Processamento de sinais de descargas parciais utilizando dicionários sobrecompletos e análise de componentes morfológicas

Detalhes bibliográficos
Ano de defesa: 2019
Autor(a) principal: André de Souza Oliveira Avelar
Orientador(a): Não Informado pela instituição
Banca de defesa: Não Informado pela instituição
Tipo de documento: Dissertação
Tipo de acesso: Acesso aberto
Idioma: por
Instituição de defesa: Universidade Federal de Minas Gerais
UFMG
Programa de Pós-Graduação: Não Informado pela instituição
Departamento: Não Informado pela instituição
País: Não Informado pela instituição
Palavras-chave em Português:
Link de acesso: http://hdl.handle.net/1843/RAOA-BCEHJ9
Resumo: Electrical equipment insulation integrity is of great importance and a non-invasive test to verify this integrity is the Partial Discharge diagnosis (PD). This kind of diagnosis can be accomplished even with the equipment under operation. Undesired failures in the dielectric manufacturing process may result in small cavities in the material.

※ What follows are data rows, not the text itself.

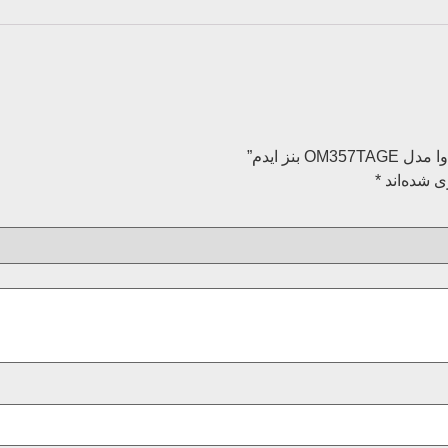
ی شده‌اند
*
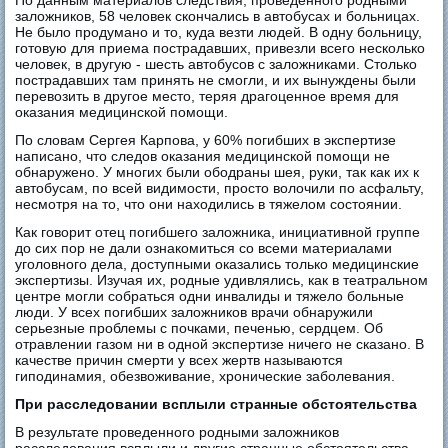
По данным материалов следствия, проведенного родными
заложников, 58 человек скончались в автобусах и больницах.
Не было продумано и то, куда везти людей. В одну больницу,
готовую для приема пострадавших, привезли всего несколько
человек, в другую - шесть автобусов с заложниками. Столько
пострадавших там принять не смогли, и их вынуждены были
перевозить в другое место, теряя драгоценное время для
оказания медицинской помощи.
По словам Сергея Карпова, у 60% погибших в экспертизе
написано, что следов оказания медицинской помощи не
обнаружено. У многих были ободраны шея, руки, так как их к
автобусам, по всей видимости, просто волочили по асфальту,
несмотря на то, что они находились в тяжелом состоянии.
Как говорит отец погибшего заложника, инициативной группе
до сих пор не дали ознакомиться со всеми материалами
уголовного дела, доступными оказались только медицинские
экспертизы. Изучая их, родные удивлялись, как в театральном
центре могли собраться одни инвалиды и тяжело больные
люди. У всех погибших заложников врачи обнаружили
серьезные проблемы с почками, печенью, сердцем. Об
отравлении газом ни в одной экспертизе ничего не сказано. В
качестве причин смерти у всех жертв называются
гиподинамия, обезвоживание, хронические заболевания.
При расследовании всплыли странные обстоятельства
В результате проведенного родными заложников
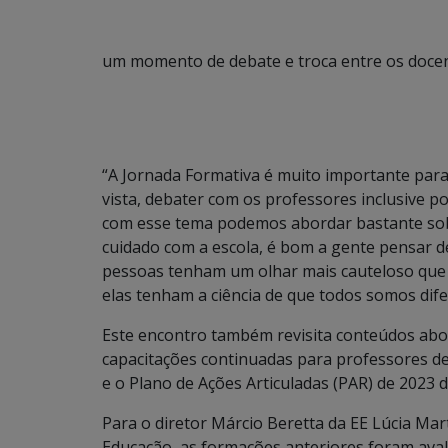
um momento de debate e troca entre os docen
“A Jornada Formativa é muito importante para
vista, debater com os professores inclusive p
com esse tema podemos abordar bastante sobr
cuidado com a escola, é bom a gente pensar 
pessoas tenham um olhar mais cauteloso que 
elas tenham a ciência de que todos somos difer
Este encontro também revisita conteúdos abo
capacitações continuadas para professores d
e o Plano de Ações Articuladas (PAR) de 2023
Para o diretor Márcio Beretta da EE Lúcia Mar
Educação, as formações anteriores foram aval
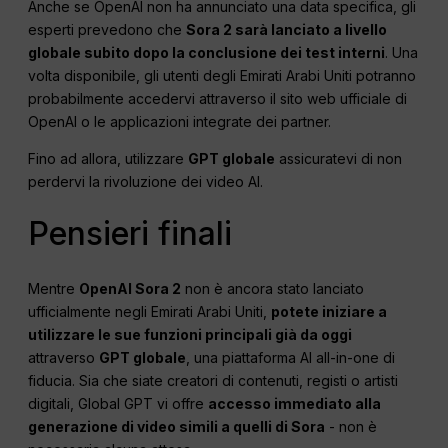
Anche se OpenAI non ha annunciato una data specifica, gli
esperti prevedono che
Sora 2 sarà lanciato a livello
globale subito dopo la conclusione dei test interni
. Una
volta disponibile, gli utenti degli Emirati Arabi Uniti potranno
probabilmente accedervi attraverso il sito web ufficiale di
OpenAI o le applicazioni integrate dei partner.
Fino ad allora, utilizzare
GPT globale
assicuratevi di non
perdervi la rivoluzione dei video AI.
Pensieri finali
Mentre
OpenAI Sora 2
non è ancora stato lanciato
ufficialmente negli Emirati Arabi Uniti,
potete iniziare a
utilizzare le sue funzioni principali già da oggi
attraverso
GPT globale
, una piattaforma AI all-in-one di
fiducia. Sia che siate creatori di contenuti, registi o artisti
digitali, Global GPT vi offre
accesso immediato alla
generazione di video simili a quelli di Sora
- non è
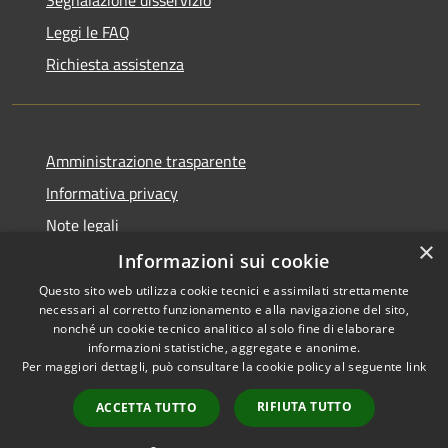
Leggi le FAQ
Richiesta assistenza
Amministrazione trasparente
Informativa privacy
Note legali
×
Dichiarazione di accessibilità
Informazioni sui cookie
Questo sito web utilizza cookie tecnici e assimilati strettamente
necessari al corretto funzionamento e alla navigazione del sito,
nonché un cookie tecnico analitico al solo fine di elaborare
informazioni statistiche, aggregate e anonime.
RSS
Copyright © 2026 • Comune di
Per maggiori dettagli, può consultare la cookie policy al seguente
link
Accessibilità
Roccafranca • Powered by
Privacy
Municipium
Accesso
•
RIFIUTA TUTTO
ACCETTA TUTTO
Cookie
redazione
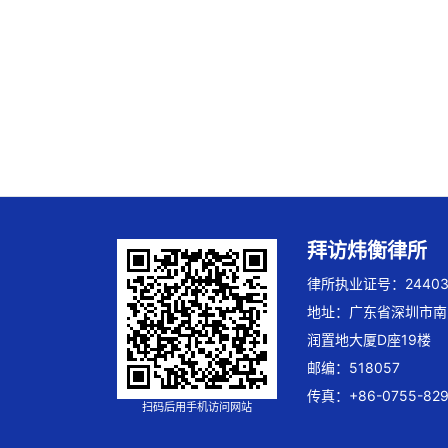
拜访炜衡律所
律所执业证号：244032
地址：广东省深圳市南
润置地大厦D座19楼
邮编：518057
传真：+86-0755-829
扫码后用手机访问网站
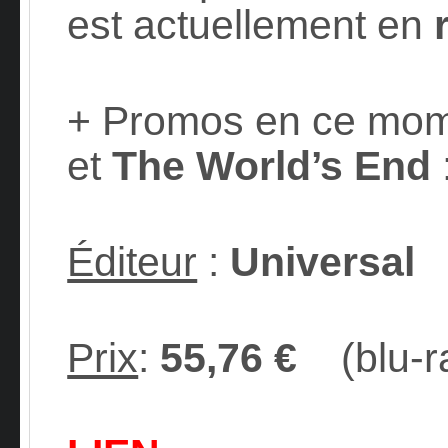
est actuellement en
+ Promos en ce mo
et
The World’s End
Éditeur
:
Universal
Prix
:
55,76 €
(blu-r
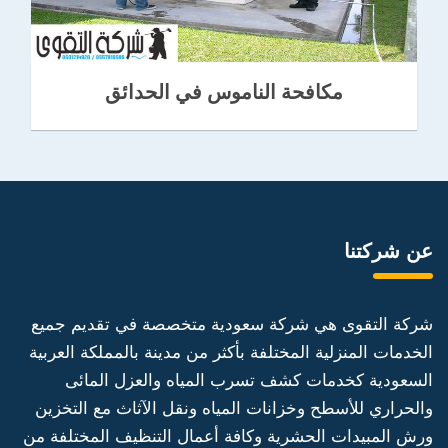
مكافحة الناموس في الحدائق
عن شركتنا
شركة التقوى هي شركة سعودية متخصصة في تقديم جميع
الخدمات المنزلية المختلفة بأكثر من مدينة بالمملكة العربية
السعودية كخدمات كشف تسرب المياه والعزل المائى
والحراري للأسطح وخزانات المياه ونقل الآثاث مع التخزين
ورش المبيدات الحشرية وكافة أعمال التنظيف المختلفة من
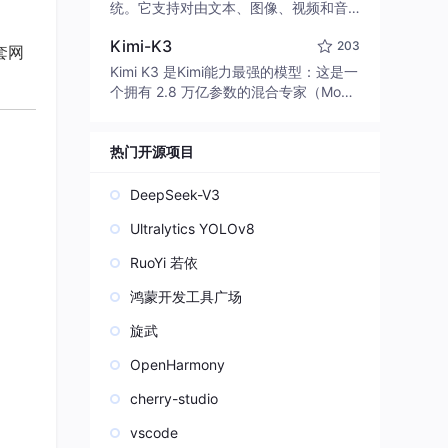
edit code, run commands, and verify
统。它支持对由文本、图像、视频和音
changes — autonomously. Built in Rus
频组成的多模态上下文进行统一理解，
t for speed. Get Started
Kimi-K3
203
并能生成分辨率高达 2K、时长可达 15
套网
秒的带原生立体声音频的视频。得益于
Kimi K3 是Kimi能力最强的模型：这是一
面向任务泛化的系统设计，H3 在预训练
个拥有 2.8 万亿参数的混合专家（Mo
阶段就已具备广泛的多模态上下文理解
E）模型，具备原生视觉理解能力，并支
与生成能力，能够出色地执行复杂的多
持 100 万 token 的上下文窗口。
模态指令。
热门开源项目
DeepSeek-V3
Ultralytics YOLOv8
RuoYi 若依
鸿蒙开发工具广场
旋武
OpenHarmony
cherry-studio
vscode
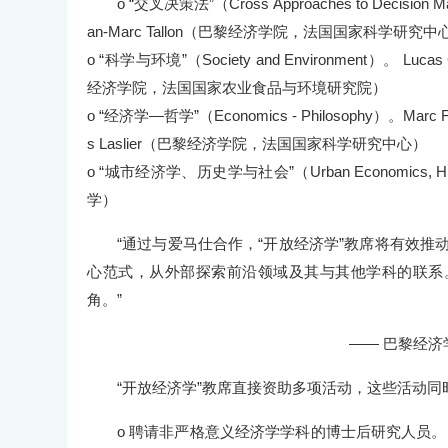
o “交叉决策法”（Cross Approaches to Deci
an-Marc Tallon（巴黎经济学院，法国国家科学研究中
o “科学与环境”（Society and Environment）。 L
经济学院，法国国家农业食品与环境研究院）
o “经济学—哲学”（Economics - Philosophy）。M
s Laslier（巴黎经济学院，法国国家科学研究中心）
o “城市经济学、历史学与社会”（Urban Economics, Hi
学）
“通过与爱马仕合作，“开放经济学”教席将有效推
心范式，从外部探索前沿领域及其与其他学科的联系
角。”
—— 巴黎经济学院院长Jean-Oliv
“开放经济学”教席直接资助多项活动，这些活动
o 聘请非严格意义经济学学科的博士后研究人员。 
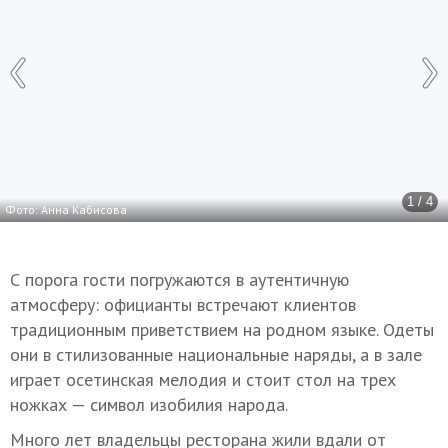
1 / 4
Фото: Анна Кабисова
С порога гости погружаются в аутентичную
атмосферу: официанты встречают клиентов
традиционным приветствием на родном языке. Одеты
они в стилизованные национальные наряды, а в зале
играет осетинская мелодия и стоит стол на трех
ножках — символ изобилия народа.
Много лет владельцы ресторана жили вдали от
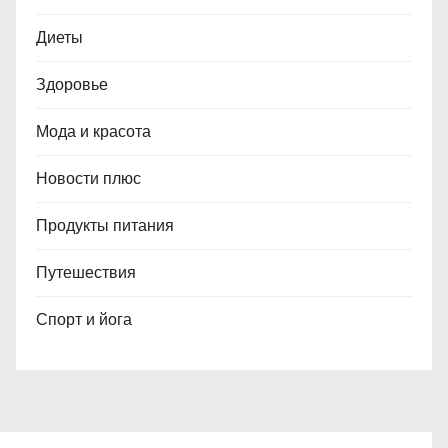
Диеты
Здоровье
Мода и красота
Новости плюс
Продукты питания
Путешествия
Спорт и йога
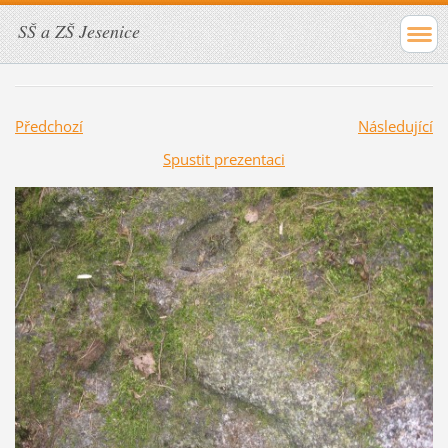
SŠ a ZŠ Jesenice
Předchozí
Následující
Spustit prezentaci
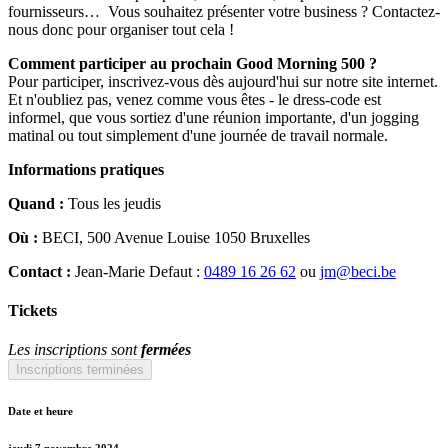
fournisseurs… Vous souhaitez présenter votre business ? Contactez-
nous donc pour organiser tout cela !
Comment participer au prochain Good Morning 500 ?
Pour participer, inscrivez-vous dès aujourd'hui sur notre site internet.
Et n'oubliez pas, venez comme vous êtes - le dress-code est
informel, que vous sortiez d'une réunion importante, d'un jogging
matinal ou tout simplement d'une journée de travail normale.
Informations pratiques
Quand :
Tous les jeudis
Où :
BECI, 500 Avenue Louise 1050 Bruxelles
Contact :
Jean-Marie Defaut :
0489 16 26 62
ou
jm@beci.be
Tickets
Les inscriptions sont
fermées
Inscriptions terminées
Date et heure
jeudi 7 novembre 2024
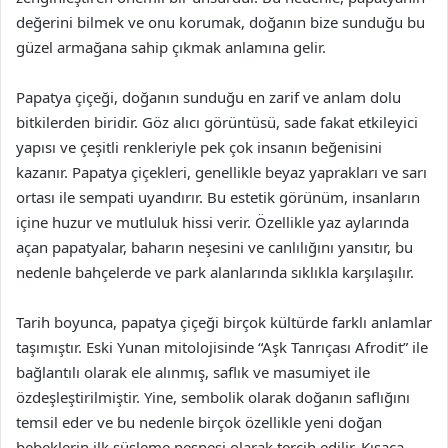
değerini bilmek ve onu korumak, doğanın bize sunduğu bu
güzel armağana sahip çıkmak anlamına gelir.
Papatya çiçeği, doğanın sunduğu en zarif ve anlam dolu
bitkilerden biridir. Göz alıcı görüntüsü, sade fakat etkileyici
yapısı ve çeşitli renkleriyle pek çok insanın beğenisini
kazanır. Papatya çiçekleri, genellikle beyaz yaprakları ve sarı
ortası ile sempati uyandırır. Bu estetik görünüm, insanların
içine huzur ve mutluluk hissi verir. Özellikle yaz aylarında
açan papatyalar, baharın neşesini ve canlılığını yansıtır, bu
nedenle bahçelerde ve park alanlarında sıklıkla karşılaşılır.
Tarih boyunca, papatya çiçeği birçok kültürde farklı anlamlar
taşımıştır. Eski Yunan mitolojisinde “Aşk Tanrıçası Afrodit” ile
bağlantılı olarak ele alınmış, saflık ve masumiyet ile
özdeşleştirilmiştir. Yine, sembolik olarak doğanın saflığını
temsil eder ve bu nedenle birçok özellikle yeni doğan
bebeklerin ilk süsleme nesnesi olarak tercih edilir. Kısaca,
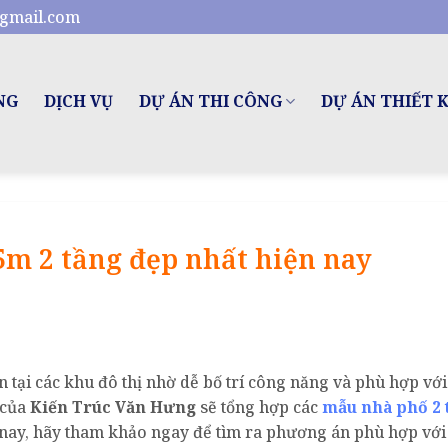
gmail.com
NG
DỊCH VỤ
DỰ ÁN THI CÔNG
DỰ ÁN THIẾT 
5m 2 tầng đẹp nhất hiện nay
n tại các khu đô thị nhờ dễ bố trí công năng và phù hợp với
 của
Kiến Trúc Văn Hưng
sẽ tổng hợp các
mẫu nhà phố 2 
 nay, hãy tham khảo ngay để tìm ra phương án phù hợp với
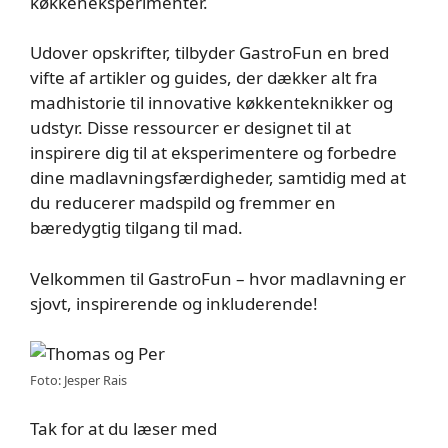
køkkeneksperimenter.
Udover opskrifter, tilbyder GastroFun en bred
vifte af artikler og guides, der dækker alt fra
madhistorie til innovative køkkenteknikker og
udstyr. Disse ressourcer er designet til at
inspirere dig til at eksperimentere og forbedre
dine madlavningsfærdigheder, samtidig med at
du reducerer madspild og fremmer en
bæredygtig tilgang til mad.
Velkommen til GastroFun – hvor madlavning er
sjovt, inspirerende og inkluderende!
Foto: Jesper Rais
Tak for at du læser med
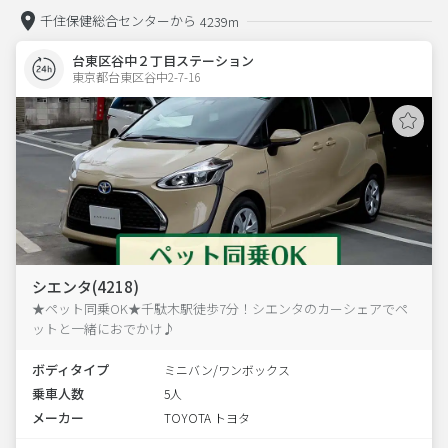
千住保健総合センターから
4239m
台東区谷中２丁目ステーション
東京都台東区谷中2-7-16  
シエンタ(4218)
★ペット同乗OK★千駄木駅徒歩7分！シエンタのカーシェアでペ
ットと一緒におでかけ♪
ボディタイプ
ミニバン/ワンボックス
乗車人数
5人
メーカー
TOYOTA トヨタ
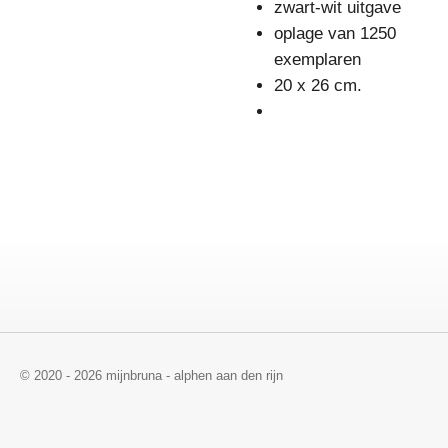
zwart-wit uitgave
oplage van 1250
exemplaren
20 x 26 cm.
© 2020 - 2026 mijnbruna - alphen aan den rijn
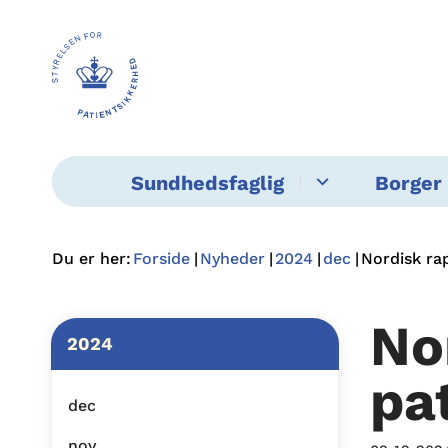
Sundhedsfaglig
Borger 
Du er her:
Forside
Nyheder
2024
dec
Nordisk ra
No
2024
pa
dec
nov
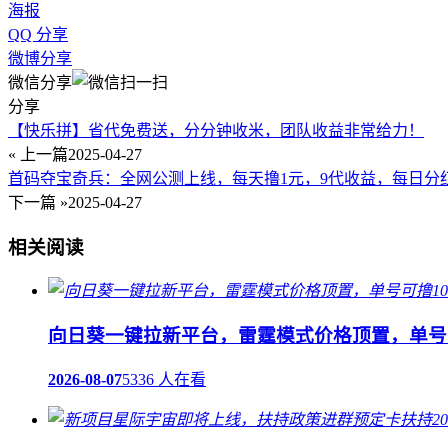
海报
QQ 分享
微博分享
微信分享
分享
【快乐拼】省代免费送，分分钟收米，团队收益非常给力！
« 上一篇
2025-04-27
首码夺宝奇兵：全网公测上线，每天撸1元，9代收益，每日分
下一篇 »
2025-04-27
相关阅读
向日葵一键拉新平台，雷霆模式价格顶置，单号可
2026-08-07
5336 人在看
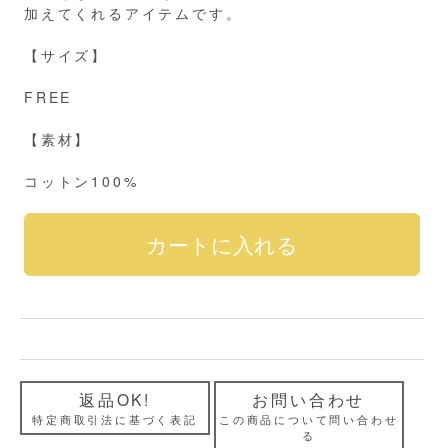
加えてくれるアイテムです。
【サイズ】
FREE
【素材】
コットン100%
返品OK!
お問い合わせ
特定商取引法に基づく表記
この商品について問い合わせ
る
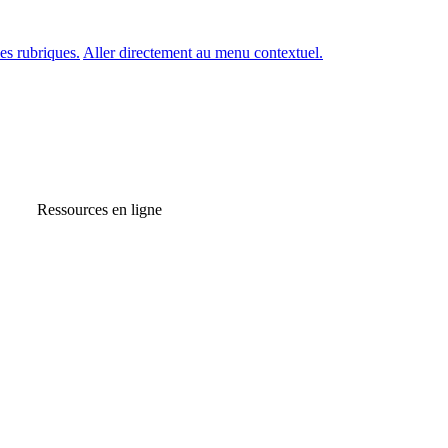
es rubriques.
Aller directement au menu contextuel.
Ressources en ligne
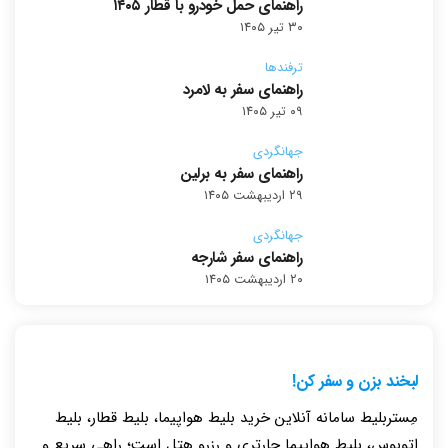
راهنمای حمل خودرو با قطار ۱۴۰۵
۳۰ تیر ۱۴۰۵
ترفندها
راهنمای سفر به لامرد
۰۹ تیر ۱۴۰۵
جهانگردی
راهنمای سفر به برلین
۲۹ اردیبهشت ۱۴۰۵
جهانگردی
راهنمای سفر شارجه
۲۰ اردیبهشت ۱۴۰۵
لبخند بزن و سفر کن!
مِستربلیط سامانه آنلاین خرید بلیط هواپیما، بلیط قطار، بلیط
اتوبوس، بلیط هواپیما چارتری و رزرو هتل است؛ راهی سریع و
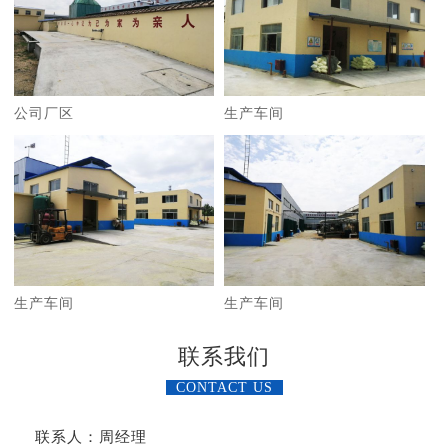
公司厂区
生产车间
生产车间
生产车间
联系我们
CONTACT US
联系人：周经理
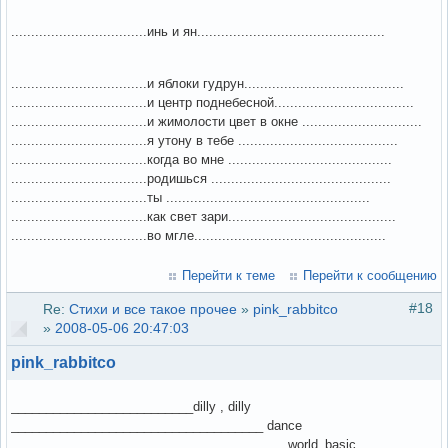
..................................инь и ян...............................................
..................................и яблоки гудрун........................................
..................................и центр поднебесной...................................
..................................и жимолости цвет в окне ..............................
..................................я утону в тебе ........................................
..................................когда во мне .........................................
..................................родишься .............................................
..................................ты ...................................................
..................................как свет зари..........................................
..................................во мгле................................................
Перейти к теме
Перейти к сообщению
#18
Re:
Стихи и все такое прочее
»
pink_rabbitco
»
2008-05-06 20:47:03
pink_rabbitco
__________________________dilly , dilly
____________________________________ dance
_______________________________________ world_basic,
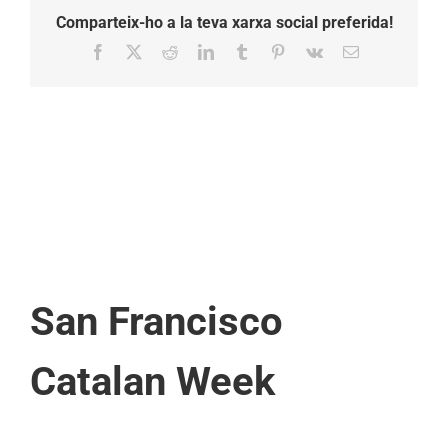
Comparteix-ho a la teva xarxa social preferida!
Facebook
X
Reddit
LinkedIn
Tumblr
Pinterest
Vk
Email:
San Francisco
Catalan Week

When these cavities are exposed to an electric field, an ionization process occurs causing small localized electrical discharges, known as PD. On-site measured PD usually has high noise level from diverse sources, such as radio waves, transients of power electronic devices and the PD measurement system electronics itself. Noise is prejudicial to the PD processing system, since it may lead to an incorrect PD amplitude determination, a false detection or a failure to correctly detect a PD. This research work presents a new method of PD signal denoising based on Morphological Component Analysis (MCA) algorithm, which uses overcomplete dictionaries, sparse representations and signals prior information. The MCA is based on the assumption that the PD pulses and noise are morphologically different superimposed components and, as such, can be separated by analyzing their particular shapes. The method was tested on synthetic PD signals associated to amplitude modulated (AM), Gaussian and impulsive noise. The method was also tested on measured PD signal. The MCA method achieved high quality results on synthetic PD signals containing high impulsive and AM noise levels, even with amplitudes greater than the PD pulse amplitude. As for Gaussian noise, the MCA method achieved adequate results with low noise level, however did not achieve efficient performance with high noise level. Considering measured PD signals, once again the method presented high quality results for signals containing high impulsive and AM noise levels. The MCA method recovered the PD pulse waveform with a high cross-correlation, presented low pulse amplitude deviation and provided considerable improvement in signal-to-noise ratio for all the mentioned cases.